Studio album by Crack the Sky
- Released: 1978
- Recorded: 1978
- Studio: Le Studio, Morin Heights, Quebec
- Genre: Rock
- Length: 33:45
- Label: Lifesong
- Producer: Rob Stevens

Crack the Sky chronology
| Animal Notes (1976) | Safety in Numbers (1978) | White Music (1980) |

= Safety in Numbers (Crack the Sky album) =

Safety in Numbers is the third studio album by American rock band Crack the Sky. It was released in 1978 by Lifesong Records (catalog #JZ 35041). It is the band's highest-charting release on the Billboard album chart, peaking at No. 126.
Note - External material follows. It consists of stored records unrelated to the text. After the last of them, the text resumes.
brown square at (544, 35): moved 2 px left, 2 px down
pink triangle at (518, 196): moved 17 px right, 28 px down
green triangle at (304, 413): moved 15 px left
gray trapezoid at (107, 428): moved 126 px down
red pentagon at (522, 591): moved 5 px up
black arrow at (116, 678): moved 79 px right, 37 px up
This album is markedly different from the previous two Crack the Sky releases, being largely written by Rick Witkowski with Joe Macre and Rob Stevens. Keyboardist/vocalist John Palumbo, who had previously composed all of Crack the Sky's material, departed the band early in the recording process for Safety in Numbers. Consequently, Palumbo is not credited as a band member on the finished album, though the re-organized group did end up using three of his songs (one a co-write with several other Crack The Sky members).
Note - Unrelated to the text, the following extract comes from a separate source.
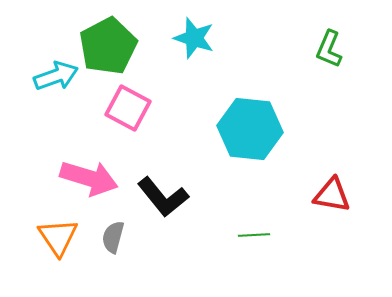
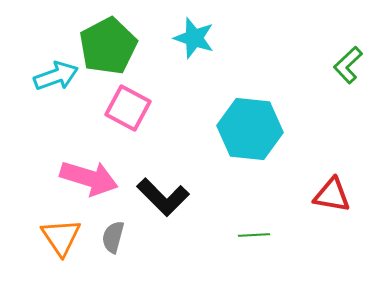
green L-shape: moved 19 px right, 16 px down; rotated 24 degrees clockwise
black L-shape: rotated 6 degrees counterclockwise
orange triangle: moved 3 px right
To replace Palumbo, the band recruited Gary Lee Chappell to sing, and producer Rob Stevens to play keyboards. However, only the original band members (Joey D'Amico, Joe Macre, Jim Griffiths, Rick Witkowski) are pictured on the back cover of the album, with Chappell and Stevens relegated to one small photo each on the inside sleeve. There was a tour in support of the album (documented on Live Sky and Alive and Kickin' Ass), after which the band folded.

In 1980, Palumbo and guitarist Rick Witkowski started a new version of the band and released White Music. Crack the Sky has continued recording ever since; Safety in Numbers remains their only studio album that does not feature Palumbo as lead vocalist/chief songwriter.
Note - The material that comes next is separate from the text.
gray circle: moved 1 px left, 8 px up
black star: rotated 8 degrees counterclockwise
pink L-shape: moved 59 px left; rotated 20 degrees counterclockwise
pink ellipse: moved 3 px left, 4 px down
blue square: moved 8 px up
2007 saw the release of Safety in Numbers: 21st Century Redux, a new version of the original album with vocals by Palumbo, a different running order and two extra tracks.

==Critical reception==

The Bangor Daily News deemed the album "a most accessible blend of sophisticated, slightly metallic and thoroughly exciting rock." The Courier News opined that "the melodies come across as strident, jumpy and just plain unappealing."

Professional ratings
Review scores
| Source | Rating |
| AllMusic | Star |

==Track listing==

| No. | Title | Writer(s) | Length |
|---|---|---|---|
| 1. | "Nuclear Apathy" | John Palumbo | 8:32 |
| 2. | "Long Nights" | Palumbo | 3:59 |
| 3. | "Flashlight" | Palumbo, Joey D'Amico, Joe Macre, Jim Griffiths, Rick Witkowski | 4:45 |
| 4. | "Prelude to Safety in Numbers" | Macre, Witkowski | 1:15 |
| 5. | "Lighten Up McGraw" | Rob Stevens, Witkowski, Macre | 5:08 |
| 6. | "Give Myself to You" | Witkowski, Stevens | 3:23 |
| 7. | "A Night on the Town (With Snow White)" | Witkowski, Deborah Kucan | 3:25 |
| 8. | "Safety in Numbers" | Macre, Witkowski | 6:41 |

==Personnel==
Musicians
- Joey D'Amico – Percussion, back-up vocals, lead vocals ("Long Nights")
- Jim Griffiths – Electric and acoustic guitar, back-up vocals
- Joe Macre – Electric and synthesized bass guitar, Moog pedals, back-up vocals
- Rick Witkowski – Electric and acoustic guitars, Mellotron, back-up vocals
- Gary Lee Chappell – Lead vocals, back-up vocals, acoustic guitar
- Rob Stevens – Piano, Minimoog, Oberheim synthesizer

Production
- Producer – Rob Stevens
- Nick Blagona – Engineer
- Bernard Dubouc – Assistant engineer
- George Marino – Mastering

Additional credits
- Recorded and mixed at Le Studio, Morin Heights, Quebec, Canada
- Mastered at Sterling Sound, New York City
- Jay Maisel – Cover photo
- Don Hunstein – Inner sleeve photo
- Tom Hill – Inner sleeve photo
- Sandy Speiser – Back cover photo
- Gerard Huerta – Hand lettering
- John Berg – Cover design
- Nancy Greenberg – Cover design
- Susan Senk – Production coordinator
- LSR Strings – Acoustic guitar strings
- Vince DePaul – Keyboards (on tour)

==Alternate versions==
In 1989, Lifesong released a CD pairing Safety in Numbers with Animal Notes on a single disc (LSCD-8803). To fit both albums on one CD, the song "Prelude to Safety in Numbers" was omitted.